De amor e outros sentires
Há algum
tempo, mais precisamente quando se pôs em vigência essa tal de lei-seca, deixei
de lado os bares e congêneres. Mas sinto falta... Afinal, onde ouvir um papo
bonito como o que tentei gravar na memória, mas não logrei salvar detalhes
mínimos que enriquecem a conversa. Em síntese, no meu modo de entender o que
ouvi, foi isso, colhido por acaso numa lanchonete dessas modernas que enfeitam
a cidade.
– Você tem muitos amores?
Afinal o que são amores?
– Vichi! Tanta coisa!... –
responde o guapo.
– Queria ser uma dos seus... De alguma forma.
– O amor é um substantivo
comum, pois estende-se num espectro de muitas cores, como a luz filtrada num
prisma... (o moço delicia-se com a linda e
encantada parceira. E continua) – Amor filial; amor materno, amor paterno; amor
fraternal.
A jovem
e bela olha-o admirada, como quem capta não o que ouve, mas a energia da
explicação subjetiva.
– Amor de amigo... Dizem ser
o mais sincero; amor entre pais e filhos inspiram mentiras, mas amor de amigo,
não, os amigos podem muito bem não mentir entre si.
Ele pigarreia, medita, busca palavras no
íntimo e na memória. A moça espera, paciente, segura de que ouviria algo de
belo:
– E tem o amor
desinteressado – continua o jovem com ares de poeta –, o amor platônico (que
dizem ser como a paixão, mas sem sexo) e ainda o amor romântico, que é ciumento,
possessivo, sexual, bruto e terno a um só tempo.
O moço resmunga alguma resposta que preferi
não gravar; entendi que, naquele ponto, ele tentaria despertar ainda mais a
curiosidade e o encantamento da moça.
Ah! – pensei com minha sede, enquanto
aguardava a água de coco – acho que vou inserir isso tudo na minha crônica da
semana.
– Mas conte-me – insistiu a
moça –, você ainda não me
respondeu... Para você, o que é o
amor?
– Estes são conceitos meus,
minha querida! Só estou concebendo algumas definições, a seu pedido – e
retribuiu-lhe os olhares, como quem confessasse estar prestes a se deixar
laçar, ou se ferir por Cupido.
Ela olhou mais profundamente nos olhos do
moço. Suas cabeças aproximaram-se com ternura e antevi um beijo – que não
houve. O rapaz depositou a mão direita no ombro direito da moça, puxando-a para
mais perto; ela aceitou o gesto e aninhou-se docemente no colo oferecido.
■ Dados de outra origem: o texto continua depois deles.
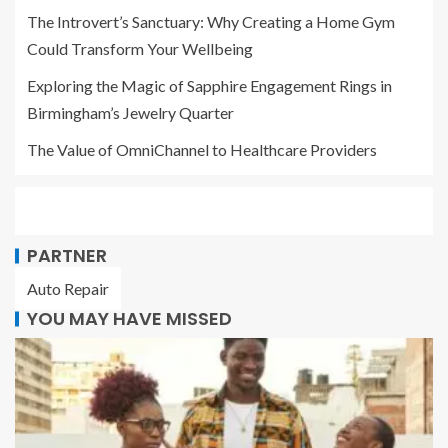
The Introvert’s Sanctuary: Why Creating a Home Gym
Could Transform Your Wellbeing
Exploring the Magic of Sapphire Engagement Rings in
Birmingham’s Jewelry Quarter
The Value of OmniChannel to Healthcare Providers
PARTNER
Auto Repair
YOU MAY HAVE MISSED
Levantei-me e saí devagar, sem esperar que o
garçom trouxesse-me a água de coco. Senti-me meio que envergonhado por invadir
aquele instante mágico. Mas não me envergonho de lhes ter roubado o texto desta
página.
* * *
Um comentário:
Privilégio assistir ao amor que começa. O amor que se acaba é bem mais barulhento. Gostei que tenha compartilhado. Todos temos um pouco de voyeur. Reveja que há um "ao" sobrando.